La iniciativa de Máximo, que, según el oficialismo cordobés, busca aliviarle a YPF el desesperante estado de sus cuentas, puede ser contraproducente para ese sector industrial cordobés, para las inversiones y el empleo, pero en términos políticos para el schiarettismo significa una oportunidad:porque le permite reforzar su línea de acompañamiento al sector productivo y, por lo tanto, diferenciarse del gobierno nacional y del kirchnerismo.
No será una elección fácil para el schiarettismo:debe convertirse en tercera opción allí donde parece que hay sólo dos:kirchnerismo o antikirchnerismo. Pero apuesta a que el cansancio que una porción del electorado manifiesta con la grieta lo transforme en un actor más competitivo, capaz de quedarse con el segundo lugar.

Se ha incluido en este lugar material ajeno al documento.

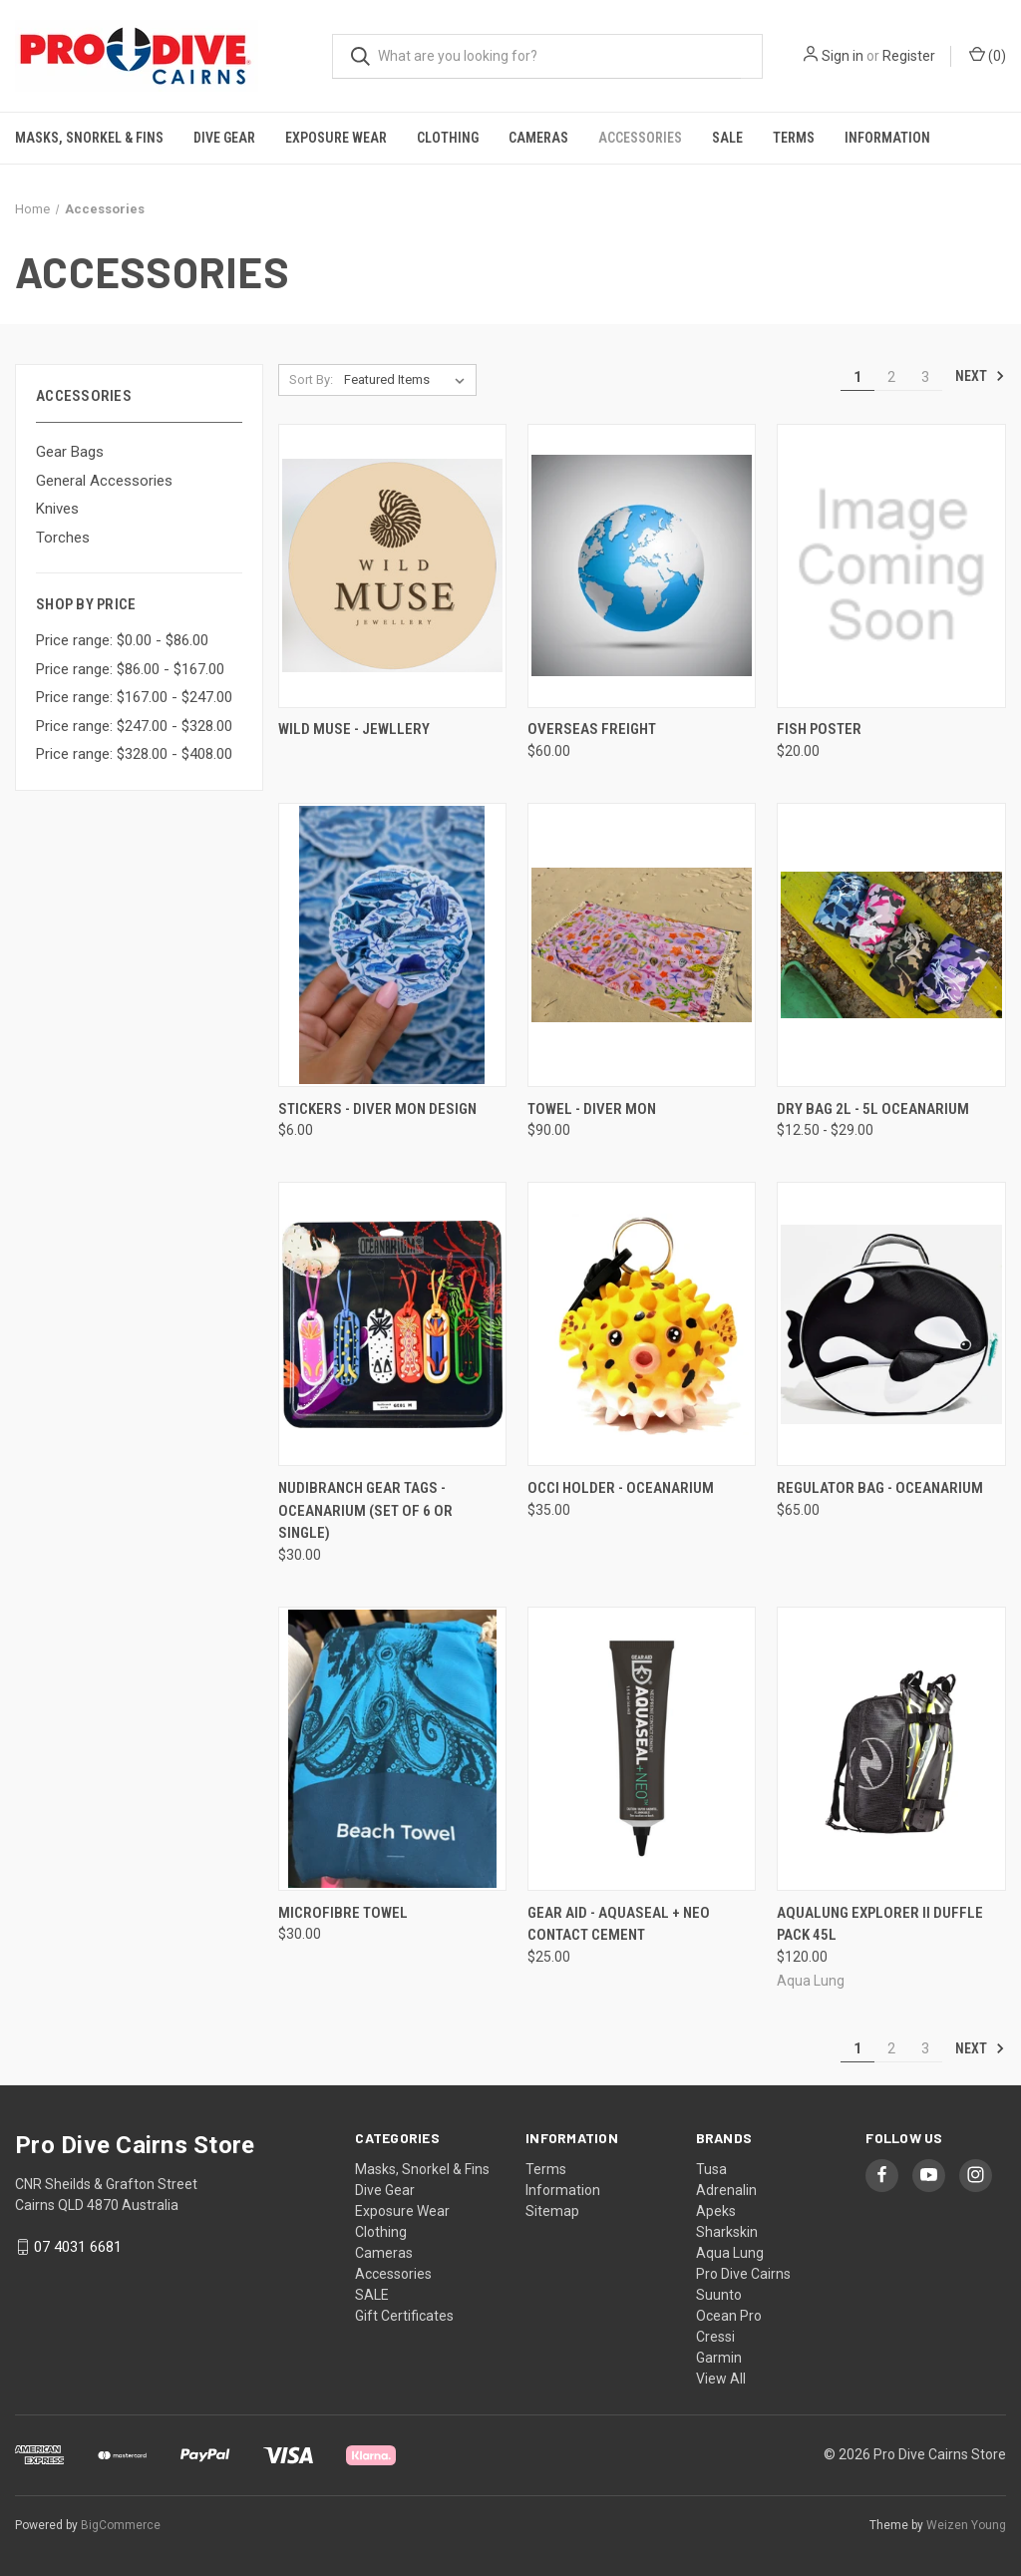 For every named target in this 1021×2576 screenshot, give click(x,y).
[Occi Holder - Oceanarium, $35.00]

Para el Frente de Todos la sesión de Diputados fue una expresión de sus limitaciones electorales en Córdoba. Debe representar en la provincia a un gobierno que le ofrece con frecuencia a la oposición hechos y discusiones potencialmente aprovechables porque incluyen temas que son sensibles a la configuración política de los votantes provinciales.
Juntos por el Cambio corre con ventaja para las Paso y las legislativas. Sin embargo, antes debe resolverse a sí mismo. La versión de que Luis Juez, que está bien en las encuestas, y Gustavo Santos, casi desconocido pero con la venia de Mauricio Macri, irían en alianza activó algunas alarmas en el radicalismo. Ahora, desde el sector de Negri señalan que la UCR debe llevar una lista única a las Paso para evitar que una dispersión sea funcional al Frente Cívico y al Pro.
Pero nada es tan sencillo en política. A la bendición de Macri a Santos, Rodrigo de Loredo le contrapuso un video de Horacio Rodríguez Larreta para mostrar el apoyo de la otra pata del Pro que protagoniza su propia interna en CABA y en provincia de Buenos Aires.
Como en toda elección, también en esta se superponen peleas simultáneas.